At least 200,000 people are estimated to have been killed in the strife-torn region as a result of the conflict between Government forces, allied militias and rebels seeking greater autonomy, and more than 2 million others have been displaced.


 


Circumventing the Absolute Ban on Torture: The Wrong Strategy in the "War against Terrorism"
by Aaron Rhodes
International Helsinki Federation for Human Rights
 
Vienna. 14 November 2006.
 
A briefing paper published by the International Helsinki Federation for Human Rights (IHF) today documents how governments in Europe, Central Asia and North America have called into question and circumvented the prohibition on torture and ill-treatment in their efforts to counter terrorism.
 
International law establishes an absolute prohibition on torture and cruel, inhuman or degrading treatment, which is without exception in any circumstances.
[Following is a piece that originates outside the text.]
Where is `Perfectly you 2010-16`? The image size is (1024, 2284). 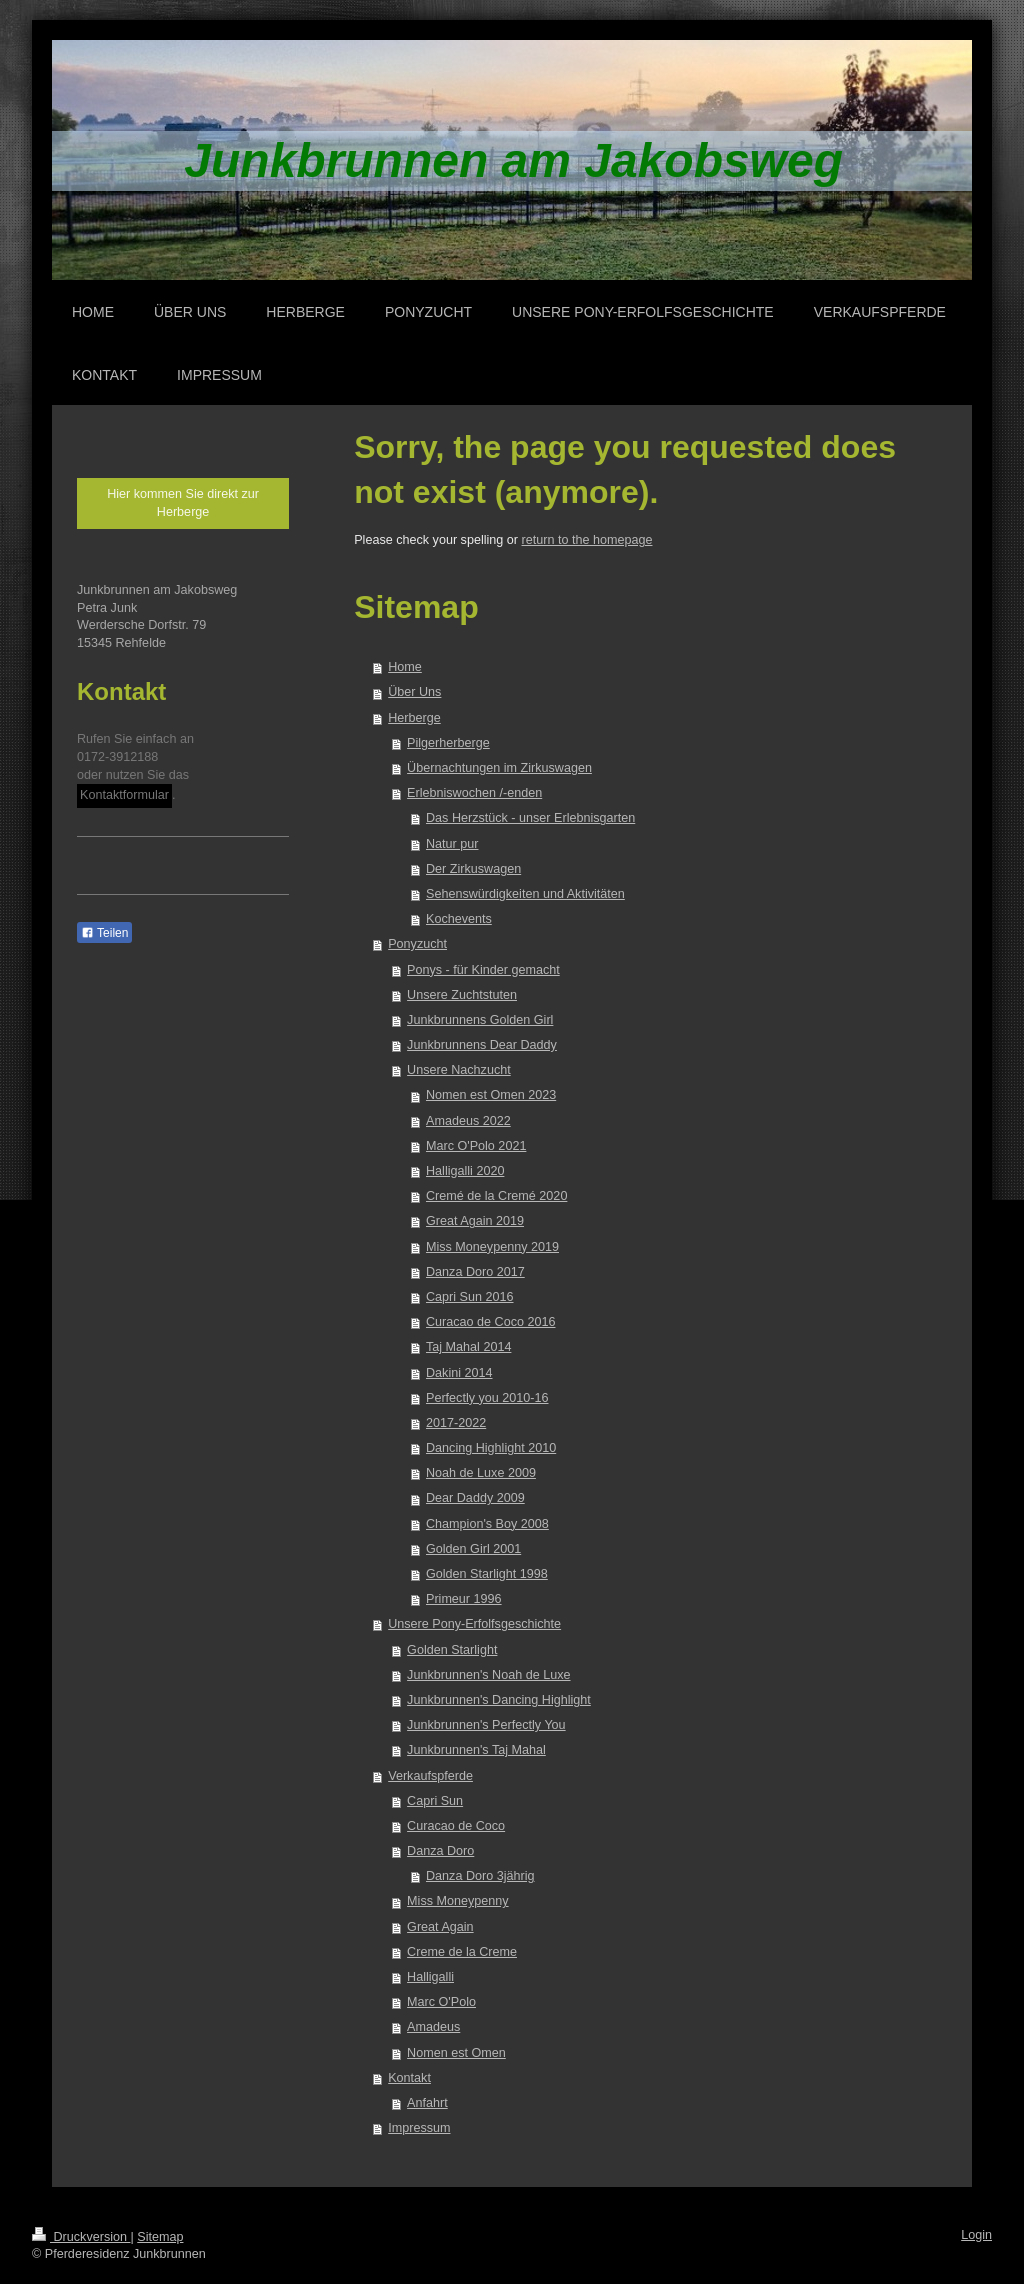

In the post-September 11 period, this fundamental human rights principle has been openly challenged in ways previously unseen. While governments of established democracies have called for a rethinking of old rules in the face of the threat of terrorism, governments of more authoritarian countries have exploited the fight against terrorism to continue and worsen abusive policies.
 
“Circumventing the ban on torture and ill-treatment in the name of enhancing security is illegal and diminishes respect for human dignity,” stated Aaron Rhodes, IHF Executive Director. “Any admission of abusive practices is the beginning of a slippery slope toward the uncontrollable and systematic use of torture and ill-treatment and constitutes a security threat to all,” he continued.
 
The briefing paper reviews developments in four areas:
 
• torture and ill-treatment in the interrogation and treatment of terrorist suspects;
 
• the use of evidence extracted under torture in terrorism-related proceedings;
 
• transfers and returns of terrorist suspects to countries where they are at risk of abuse; and
 
• “disappearances” and secret detentions in the counter-terrorism campaign.
 
Among others, the US government has violated international standards in its counter-terrorism efforts by authorizing abusive interrogation techniques, abducting and transferring purported terrorists to countries with notorious records of torture, holding terrorist suspects in secret detention facilities for prolonged periods of time and allowing military commissions established to try alleged terrorists to use evidence obtained under coercion.
 
In the context of the purported “anti-terrorism operation” conducted by the Russian government in Chechnya and neighboring republics, federal and local law enforcement officials continue to engage in kidnappings, unacknowledged detention, “disappearances,” brutal torture, fabrication of criminal cases using forced confessions and extra-judicial executions with little or no accountability. The Russian government insists that this operation is part of the international “war on terrorism.”
 
The Uzbek authorities have used the May 2005 massacre in Andijan, which they blamed on “religious extremists,” as a pretext to reinforce their long-standing campaign against independently practicing Muslims. In this campaign, in which no distinction has been made between those advocating violence and those peacefully exercising their beliefs, torture has been routinely used to extract confessions and such confessions have frequently served as the sole basis for guilty verdicts handed down in trials conducted in gross violation of international standards.
 
The briefing paper calls for renewed commitment to the prohibition on torture and ill-treatment in the continued fight against terrorism and makes a number of recommendations to states for how to ensure that their counter-terrorism policies are consistent with this ban. The recommendations are based on an examination of international standards and case law relating to torture.
 
(The briefing paper was prepared within the framework of the IHF yearly campaign 2006, which is devoted to the topic of counter-terrorism measures and human rights, with emphasis on measures undermining the absolute ban on torture. It is also a contribution to a seminar on counter-terrorism measures and human rights, which the IHF is organizing in cooperation with the Bulgarian Helsinki Committee and the Rehabilitation and Research Centre on Torture Victims in Sofia, Bulgaria, on 17 November).